To update, or not to update, that is the question….
Watching Simon Godwin’s transplanted production of The Cherry Orchard at the Roundabout, the audience receives a sudden jolt at the top of Act IV, when the actors make their entrances in modern dress. Wait a minute! I thought. Weren’t they in period costume during the first three acts? I had been so engrossed in the flow of Chekhov’s beautiful turn-of-the-20th-century play that I had hardly noticed—and that’s as it should be in a transporting production. But the sudden shift to modern dress (and modern behavior) pulled me out of the narrative, stopped the play in its tracks, and impeded my appreciation of those last, exquisite moments of Chekhov’s masterpiece.
I can understand what the director had in mind. After all, this is a play written in 1904 about the end of an old order, Tsarist Russia, and the eve of a new one. “Goodbye, old life! Hello, new life!” the young characters exclaim, heading off into a future whose outcome we now know. So we get the point. Even so, a startling choice like that should enlighten rather than distract and detract from the play’s momentum.

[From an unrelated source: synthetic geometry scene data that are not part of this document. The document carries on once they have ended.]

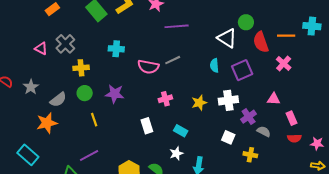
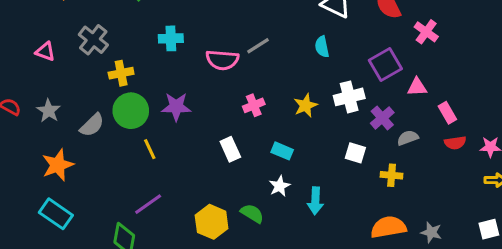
pink triangle: (41, 49) -> (45, 52), moved
purple square: (242, 70) -> (385, 64), moved
green circle: (85, 93) -> (131, 111), size x1.5
orange star: (47, 123) -> (58, 165), moved
gray semicircle: (264, 131) -> (408, 138), turned -40

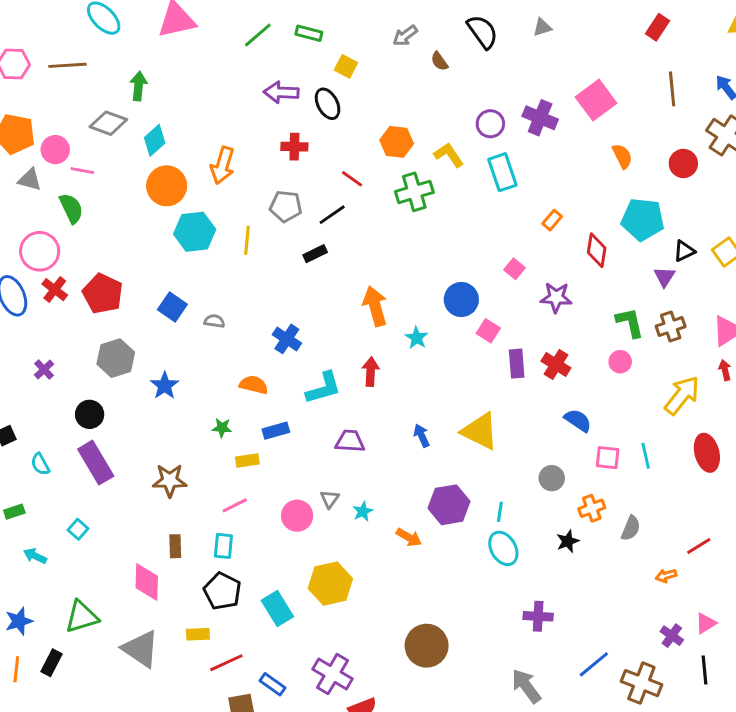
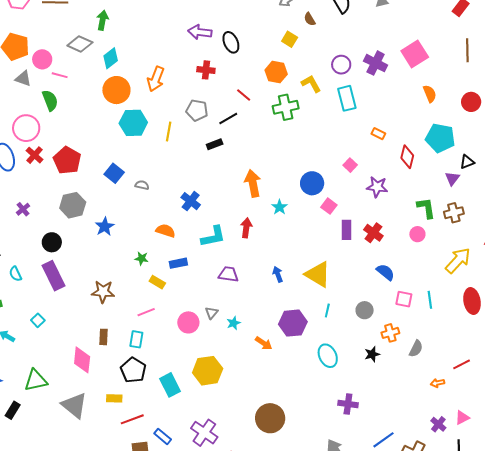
yellow square: (346, 66) -> (290, 39), moved
orange rectangle: (552, 220) -> (378, 134), turned 72
yellow rectangle: (247, 460) -> (157, 282), turned 35
cyan line: (500, 512) -> (327, 310), moved

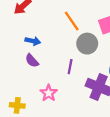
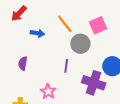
blue arrow: (33, 41) -> (37, 33), moved
purple semicircle: (32, 61) -> (23, 63), moved, turned 56

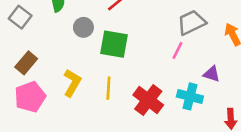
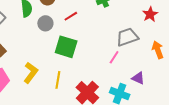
gray circle: (83, 27) -> (45, 23), moved

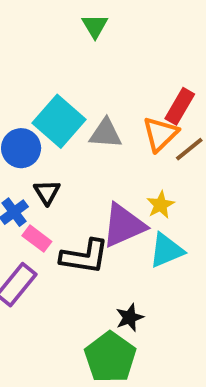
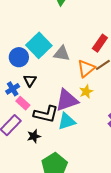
orange triangle: (160, 134) -> (86, 68), moved
cyan triangle: (166, 250) -> (67, 121), moved
black star: (130, 317) -> (34, 136), moved

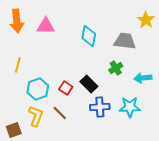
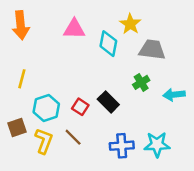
yellow star: (146, 20) -> (130, 24), moved
pink triangle: (46, 26) -> (74, 29), moved
blue cross: (100, 107) -> (122, 146), moved
cyan star: (130, 107) -> (157, 145), moved
brown square: (14, 130) -> (17, 127), moved

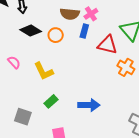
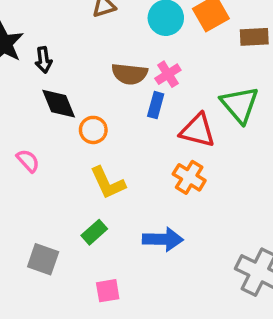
black diamond: (31, 31) -> (59, 104), turned 35
orange circle: (56, 35) -> (93, 130), moved
orange cross: (126, 67) -> (189, 177), moved
yellow L-shape: (44, 71) -> (108, 183), moved

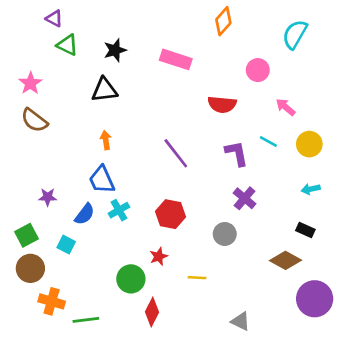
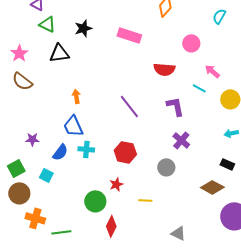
cyan semicircle: (295, 34) -> (219, 16), size x0.7
black triangle: (104, 90) -> (59, 53), moved
cyan line: (268, 141) -> (199, 88), moved
cyan cross: (119, 210) -> (86, 149), turned 35

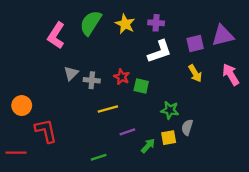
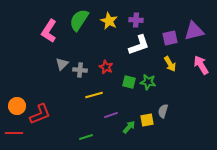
green square: (141, 86) -> (129, 82), moved
orange circle: (22, 106) -> (17, 106), moved
green star: (170, 110) -> (148, 82), moved
red L-shape: (46, 131) -> (40, 114), turned 80

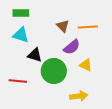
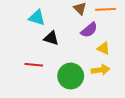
green circle: (54, 71) -> (71, 76), moved
yellow arrow: (79, 96) -> (100, 70), moved

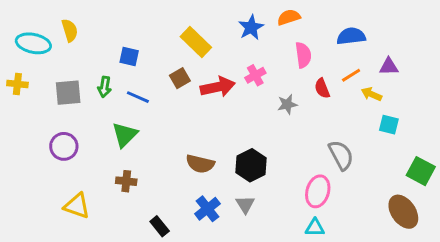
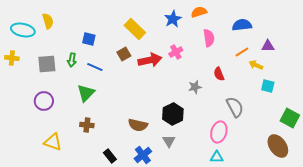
red semicircle: (322, 88) -> (219, 74), moved
gray star: (287, 104) -> (195, 87), moved
brown semicircle: (200, 164) -> (138, 125), moved
blue cross: (207, 209) -> (143, 155), moved

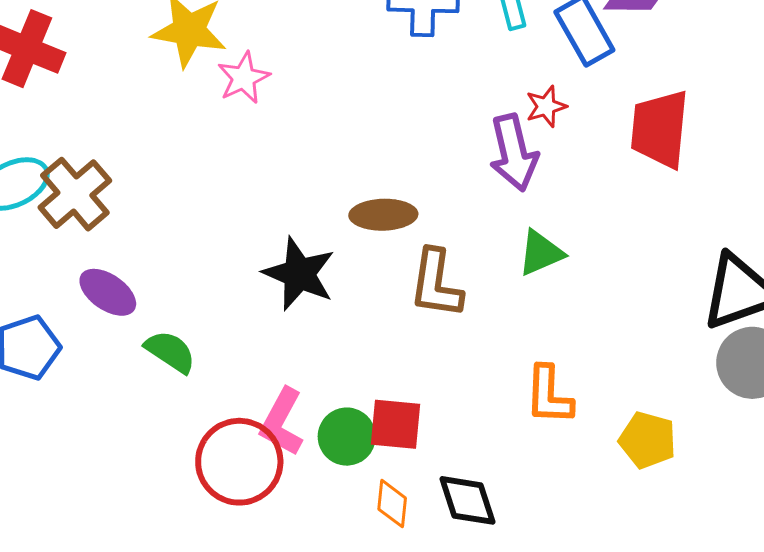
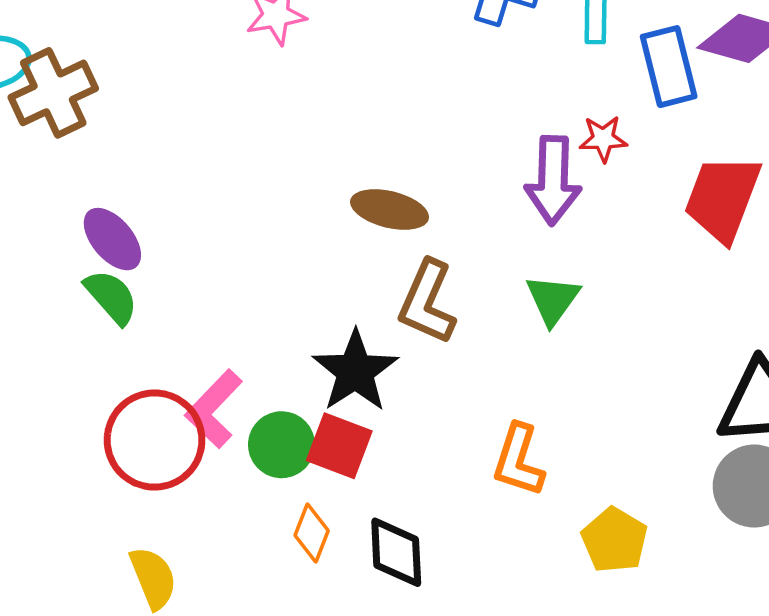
green triangle: (541, 253) -> (553, 300), turned -46
black star: (299, 274) -> (355, 371), moved
purple ellipse: (108, 292) -> (112, 239), moved

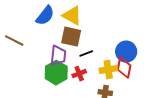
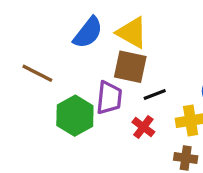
green hexagon: (56, 73) -> (75, 116), moved
red cross: (79, 74) -> (143, 127), turned -32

This artistic updating brought to mind others I’ve seen in recent years. Bartlett Sher’s decision to dress Tevye in contemporary clothes at the beginning and end of the revival of Fiddler on the Roof worked better, in my view, simply because he was the only character in the long line of emigrés leaving their home for the unknown who departed from the period look. It was thus a symbolic rather than a jarring, disorienting choice. Similarly, Phyllida Lloyd’s striking 2009 Broadway production of Maria Stuart, Schiller’s 1800 classic, featured Harriet Walter and Janet McTeer (as Elizabeth and Mary, Queen of Scots, respectively) clad in period dress, while the men of the court wore contemporary business suits—a cleaner conceit because it was introduced at the top.
This brings us to the inevitable question that every director of a classic faces: to update or not to update? And if so, how and how much? On that topic, legendary director Peter Brook once said, “Is one looking above all for an experience in the present? In that case every single play, whatever its background, whatever its period, must seem contemporary to the audience while they are watching it.” The question, then, is whether a director trusts a play to seem contemporary or feels the need to give us reminders, as in David Leveaux’s 2013 production of Romeo & Juliet on Broadway, in which Orlando Bloom entered the stage on a motorcycle. I saw it at a Wednesday matinee, and the young schoolgirls in attendance went wild; for others, it only disrupted the delicacy of Shakespeare’s love story.
There are some successful examples of updating. Spring Awakening, set to rock music by Duncan Sheik, ignited Wedekind’s 1891 classic when it opened on Broadway in 2009, and received a fresh infusion of life last year in Deaf West’s thrilling revival, directed by Michael Arden, which included deaf and physically challenged actors in the cast.
Directorial concepts aren’t just about time, of course, but location as well: I’ve seen a Czech-language Uncle Vanya set in West Texas, a French-language Seagull set in Provence, a Macbeth set in Nazi Germany, and Fiona Shaw’s mesmerizing modern-dress Medea, set in a glass house around a swimming pool. Some of these concept productions work; some don’t.
Every once in a while an update comes along that is so bold, so radical, and so total that it works, defying any theorizing or categorizing. This month I had the pleasure of seeing a sensational production of Cymbeline at Shakespeare’s Globe Theatre in London, under the leadership of the visionary Emma Rice, founder of Kneehigh Company (though her sudden dismissal by the theatre’s board has since been announced and hotly debated). Director Matthew Dunster’s production of this late Shakespearean “problem play” is called Imogen: William Shakespeare’s Cymbeline, Renamed and Reclaimed. And it is, fabulously, on both counts.
Called “a dance piece with text” by its artistic collaborators, Imogen is set in a harsh modern context of urban drug warfare wherein the actors, as rival gang members, dress in tracksuits and sneakers; the hoodie replaces the Elizabethan cloak, and the baseball cap provides a useful disguise. According to Dunster the choice of urban context reflects the violent content of Shakespeare’s story, which deals with a bride and groom (Imogen and Posthumous) forced to separate by cruel, warring factions, and features a wildly convoluted plot that finally unites them at the end. While Shakespeare’s text has been pared down, what’s spoken is faithful to the original, and together with Christopher Akrill’s exuberant hip/hop choreography, Lee Curran’s electrifying sound design, and some stunning aerial high-wire fight scenes, it’s a sensational mixture of the old and the new. (In a hint of the recent Spring Awakening, the cast, whose average age is mid-20s, included deaf and signing actors and a number of non-professionals.)
Watching the ecstatic young audience standing and cheering in the pit of the Globe Theatre, a line from Cymbeline sprang to mind: “Fortune brings in some boats that are not steered.” In this case, they were steered—but not by conventional interpretation or tentative, apparently random updating choices, but by talent, daring, and sheer inspiration.